En 2017, a los obispos consagrados durante el año el Obispo de Roma les apremió a ejercer el episcopado «sin protagonismos o narcisismos»; sin embargo la reciente visita de Francisco a Chile y Perú estuvo marcada, por una centralidad fijada en la persona de Jorge Mario Bergoglio, una especie de «culto al sacerdote», es decir con un alto protagonismo del Papa. Las televisiones, con comentaristas jesuitas en ambos países, subrayaron especialmente su discurso «ecológico», «su permanente sonrisa», «su corazón joven», «su colegialidad».
Ha sido muy comentado en los medios de la región, la celebración de una «boda católica» en el avión que lo trasladaba en Chile, la incorporación de rituales paganos de los araucanos en el Santo Sacrificio, y otros temas anejos.
I. ¿Aire fresco o vicioso?
Juan XXIII convocó al Concilio Vaticano II para que ingresara aire fresco a la Iglesia. Irónicamente, al aire fresco se convirtió en aire fétido, en ventarrón y huracán vicioso.
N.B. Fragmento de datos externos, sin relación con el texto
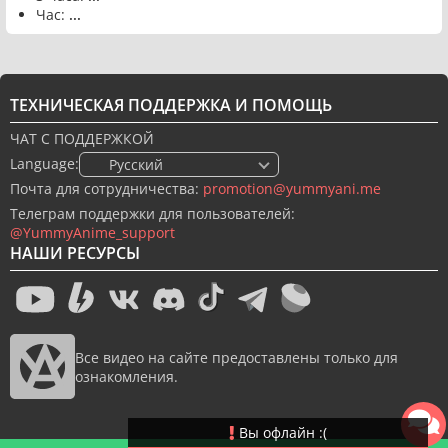
Час:
...
ТЕХНИЧЕСКАЯ ПОДДЕРЖКА И ПОМОЩЬ
ЧАТ С ПОДДЕРЖКОЙ
Language:
🇷🇺 Русский
Почта для сотрудничества:
promotion@yummyani.me
Телеграм поддержки для пользователей:
@YummyAnime_support
НАШИ РЕСУРСЫ
Все видео на сайте предоставлены только для
ознакомления.
Вы офлайн :(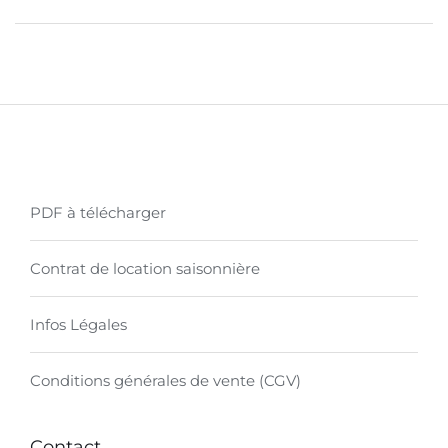
PDF à télécharger
Contrat de location saisonnière
Infos Légales
Conditions générales de vente (CGV)
Contact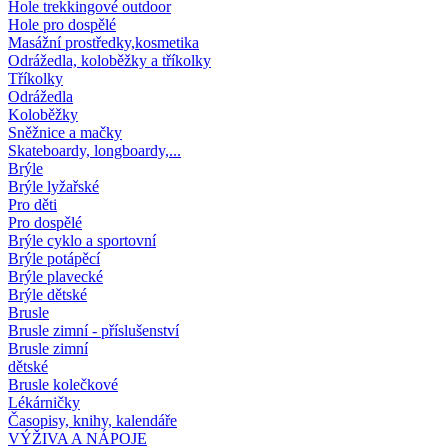
Hole trekkingové outdoor
Hole pro dospělé
Masážní prostředky,kosmetika
Odrážedla, koloběžky a tříkolky
Tříkolky
Odrážedla
Koloběžky
Sněžnice a mačky
Skateboardy, longboardy,...
Brýle
Brýle lyžařské
Pro děti
Pro dospělé
Brýle cyklo a sportovní
Brýle potápěcí
Brýle plavecké
Brýle dětské
Brusle
Brusle zimní - příslušenství
Brusle zimní
dětské
Brusle kolečkové
Lékárničky
Časopisy, knihy, kalendáře
VÝŽIVA A NÁPOJE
Es evidente, que las pretendidas reformas conciliares produjeron los mismos efectos que los cambios frescos esperaban evitar, y los resultados del «aggiornamento» fueron «la negación de la presencia real de Cristo en la Eucaristía, la transformación de la Misa en una simple cena, la negación o el ocultamiento del carácter sacrificial y propiciatorio de la santa Misa, la confusión entre el sacerdocio ministerial y el sacerdocio común de los fieles, la desacralización de la sagrada Liturgia, la falta de reverencia, adoración y modestia en el vestir en el culto divino, la mundanización de la Iglesia, etc.».[1] Un éxodo de los religiosos de sus órdenes y sobre todo una «evangelización del mundo a la Iglesia».
Pero entonces, ¿el Espíritu Santo no asistió a los Papas del Concilio…? Mons. Spadafora lo explica así: «La asistencia del Espíritu Santo presupone que, de parte del Papa hay una correspondencia sin reservas; si esta correspondencia falta, la asistencia del Espíritu Santo es puramente negativa, esto es, impide solo que el Vicario de Cristo imponga a la Iglesia, como un dogma infalible, el error».[2]